Until CAPSTONE, Advanced Space’s work was mostly theoretical — analyzing orbits and writing programs for custom GPS — rather than building and operating spacecraft.

The company still isn’t actually in the business of building spacecraft. “We bought the spacecraft,” said Mr. Cheetham. “I tell people that the only machines we build here at Advanced are Legos. We have a huge collection of Lego.”

In the past two decades, Small satellites known as CubeSats have proliferated, enabling more companies to quickly build spacecraft based on a standardized design with each cube measuring 10 centimeters or four inches. CAPSTONE is among the largest, with a volume of 12 cubes, but Advanced Space was able to purchase it, roughly speaking, from Tyvak Nano-Satellite Systems in Irvine, California.

This still requires a lot of problem solving. for example, Most CubeSats In low Earth orbit, a few hundred miles above the surface. The moon is nearly a quarter of a million miles away.

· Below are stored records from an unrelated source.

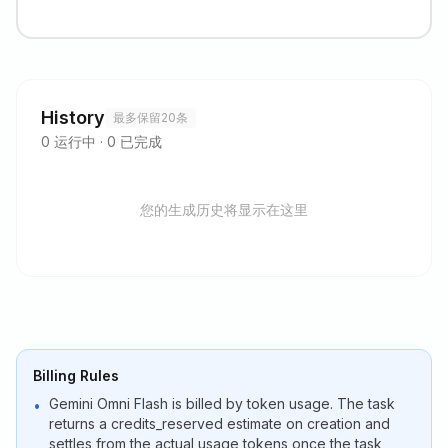
History
最多保留20条
0
运行中
·
0
已完成
您的生成历史将显示在这里
Billing Rules
Gemini Omni Flash is billed by token usage. The task
•
returns a credits_reserved estimate on creation and
settles from the actual usage tokens once the task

“No one has ever flown with cupsat on the moon,” said Mr. Cheetham. “So it makes sense that no one has built radios to fly CubeSats to the moon. And so we had to really dive into a lot of these details and actually engage with a bunch of different people to get the systems that could work.”

Mr. Hartmann, director of the Gateway Program, is excited about CAPSTONE but says it is not necessary to move forward with the lunar outpost. NASA has already awarded contracts to build the first two Gateway units. ESA also contributes to two units.

“Can we fly without it?” Mr. Hartmann said about CAPSTONE. “Yes. Is it mandatory? No.”

But he added, “Anytime you can reduce error bars on your models is always a good thing.”

Mr. Cheetham is considering what could come next, perhaps more missions to the Moon, either for NASA or other commercial partners. He also thinks further than that.

“I’m very fascinated by the thought of how we can do something similar to Mars,” he said. “I am personally very interested in Venus as well. I think he is not getting enough attention.”